We only started talking Sunday and spent the last two days together. I had to work this afternoon and by the time I got off and to him he was really, really intoxicated. I did really good at first, not feeding in to anything he said, just trying to get home, but I knew things were going to take a terrible turn when I wouldn't agree to spend the night with him at my BIL house.

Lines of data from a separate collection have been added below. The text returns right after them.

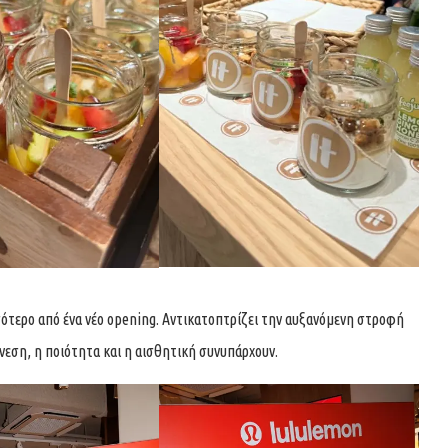
ότερο από ένα νέο opening. Αντικατοπτρίζει την αυξανόμενη στροφή
νεση, η ποιότητα και η αισθητική συνυπάρχουν.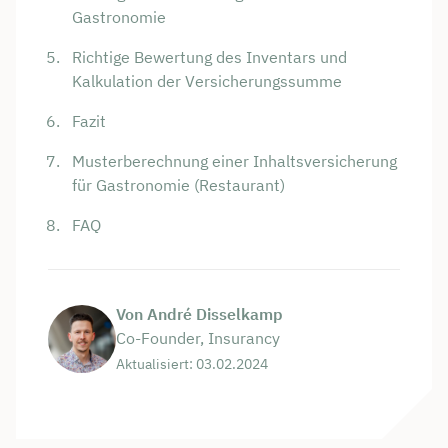
Gastronomie
Richtige Bewertung des Inventars und
Kalkulation der Versicherungssumme
Fazit
Musterberechnung einer Inhaltsversicherung
für Gastronomie (Restaurant)
FAQ
Von André Disselkamp
Co-Founder, Insurancy
Aktualisiert: 03.02.2024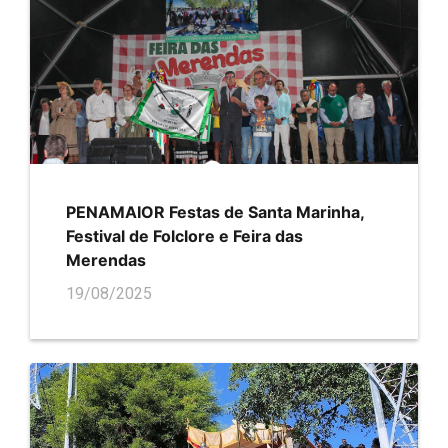
PENAMAIOR Festas de Santa Marinha,
Festival de Folclore e Feira das
Merendas
19/08/2025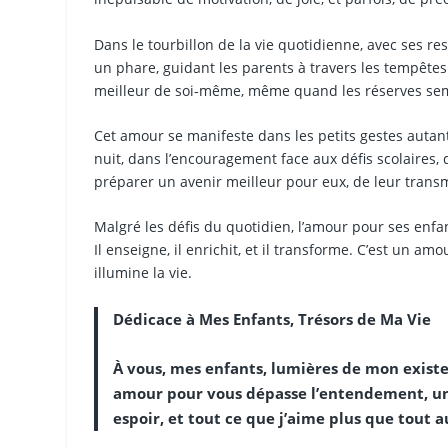
Dans le tourbillon de la vie quotidienne, avec ses r
un phare, guidant les parents à travers les tempêtes.
meilleur de soi-même, même quand les réserves se
Cet amour se manifeste dans les petits gestes autant
nuit, dans l’encouragement face aux défis scolaires, d
préparer un avenir meilleur pour eux, de leur transme
Malgré les défis du quotidien, l’amour pour ses enf
Il enseigne, il enrichit, et il transforme. C’est un a
illumine la vie.
Dédicace à Mes Enfants, Trésors de Ma Vie
À vous, mes enfants, lumières de mon existe
amour pour vous dépasse l’entendement, un 
espoir, et tout ce que j’aime plus que tout 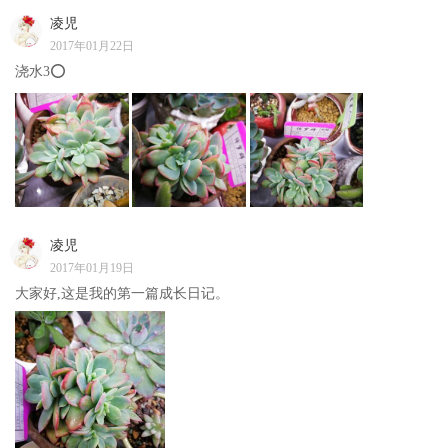
凌児
2017年01月22日
浇水3⭕
凌児
2017年01月19日
大家好,这是我的第一篇成长日记。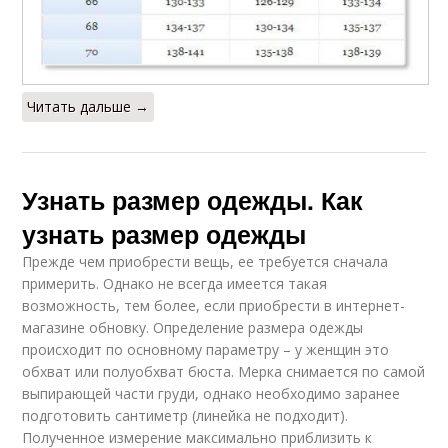
Читать дальше →
Узнать размер одежды. Как
узнать размер одежды
Прежде чем приобрести вещь, ее требуется сначала
примерить. Однако не всегда имеется такая
возможность, тем более, если приобрести в интернет-
магазине обновку. Определение размера одежды
происходит по основному параметру – у женщин это
обхват или полуобхват бюста. Мерка снимается по самой
выпирающей части груди, однако необходимо заранее
подготовить сантиметр (линейка не подходит).
Полученное измерение максимально приблизить к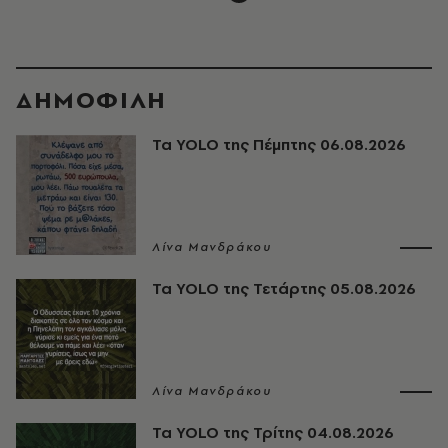
ΔΗΜΟΦΙΛΗ
Τα YOLO της Πέμπτης 06.08.2026
Λίνα Μανδράκου
Τα YOLO της Τετάρτης 05.08.2026
Λίνα Μανδράκου
Τα YOLO της Τρίτης 04.08.2026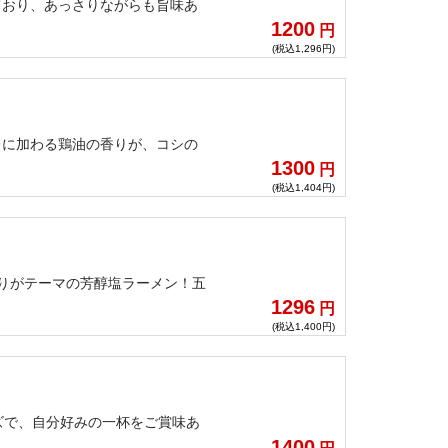
ており、あっさりながらも旨味あ
1200
円
(税込1,296円)
レに加わる鶏油の香りが、コシの
1300
円
(税込1,404円)
香りがテーマの芳醇塩ラーメン！五
1296
円
(税込1,400円)
ズで、自分好みの一杯をご賞味あ
1400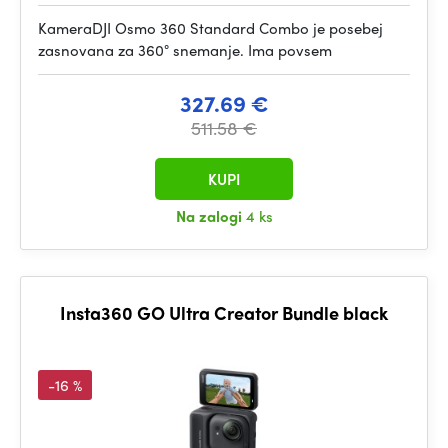
KameraDJI Osmo 360 Standard Combo je posebej
zasnovana za 360° snemanje. Ima povsem
327.69 €
511.58 €
KUPI
Na zalogi
4 ks
Insta360 GO Ultra Creator Bundle black
-16 %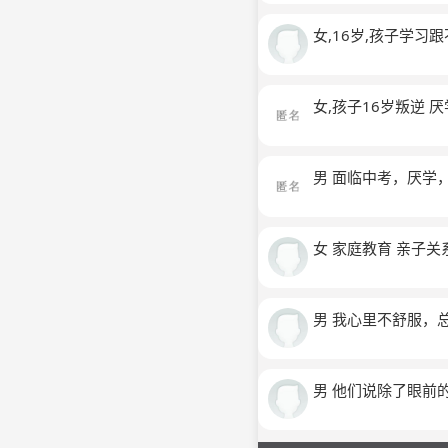
女,16岁,孩子学
女,孩子16岁叛逆 
男 面临中考，厌学
女 家庭教育 亲子关
男 我心里不舒服，
男 他们说除了眼前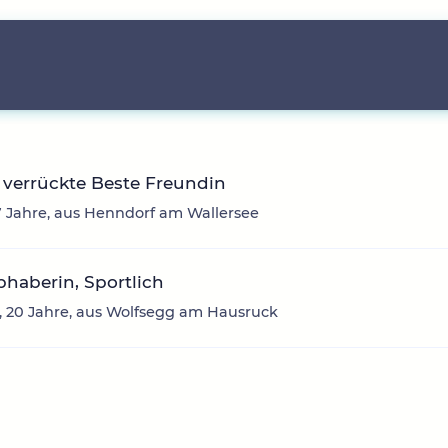
verrückte Beste Freundin
7 Jahre, aus Henndorf am Wallersee
ebhaberin, Sportlich
 20 Jahre, aus Wolfsegg am Hausruck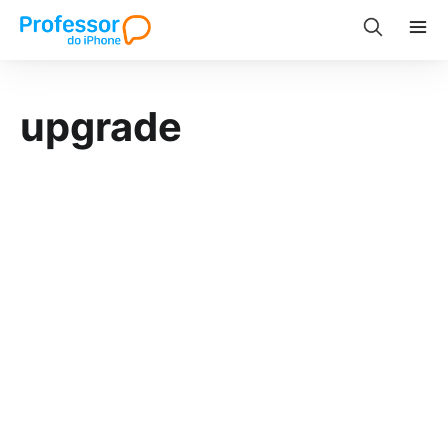
upgrade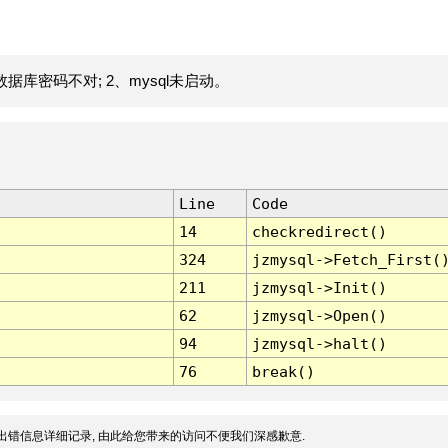
据库密码不对; 2、mysql未启动。
Line
Code
14
checkredirect()
324
jzmysql->Fetch_First(
211
jzmysql->Init()
62
jzmysql->Open()
94
jzmysql->halt()
76
break()
出错信息详细记录, 由此给您带来的访问不便我们深感歉意.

I know this is not my fault. I acknowledge that I should have discussed the tablet purchase with him, but that does not justify his relapse or his behavior that lead to his being removed from our home. I have been trying to establish a boundary of no talking when he's under the influence, which i did do the first night we talked on the phone and I picked up his slurring speech but somehow tonight I did get sucked into the hysteria and found myself in the street screaming and yelling over him on the phone to the point of tears. By the time I got off the phone he still cocky and wanting to know what time I was going to be at the house in the morning.

I've only been to 8 F2F meetings and I read as much CAL literature as I can each day. I called one of the ladies I met at a F2F while i walked in the rain and she talked to me for a while and I felt better but that's when he called and the hysteria ensued.

I know I'm writing a lot but I feel so overwhelmed, I can't even think straight. Honestly, I hate how much I love him and wish I could just walk away but the truth is I love him very much. It hurts so much to see him in this state especially when he was so clean and sober coming into the new year. He's so different when he's not drinking, he's kind and considerate and makes me feel like a Queen. Something I never had in any relationship before. I actually have never been in a relationship this long, none have lasted over a two years and I'm 42. He makes me feel so protected and safe which I also never had even in childhood. I've been trying to explain to him (when he's sober) about my recovery efforts and learning about the disease so I can heal and not hurt myself anymore or hurt him by "contributing" to the disease, but I can't help but feel tonight like I took a giant step backward by even talking to him again but I missed him so much and I was really worried.

I thank you guys for letting me share and I know this is a lot, but like I said I've only been working the program for 4 weeks and I don't have a sponsor and I don't want the insanity to continue so any words of ES&H would be greatly appreciated.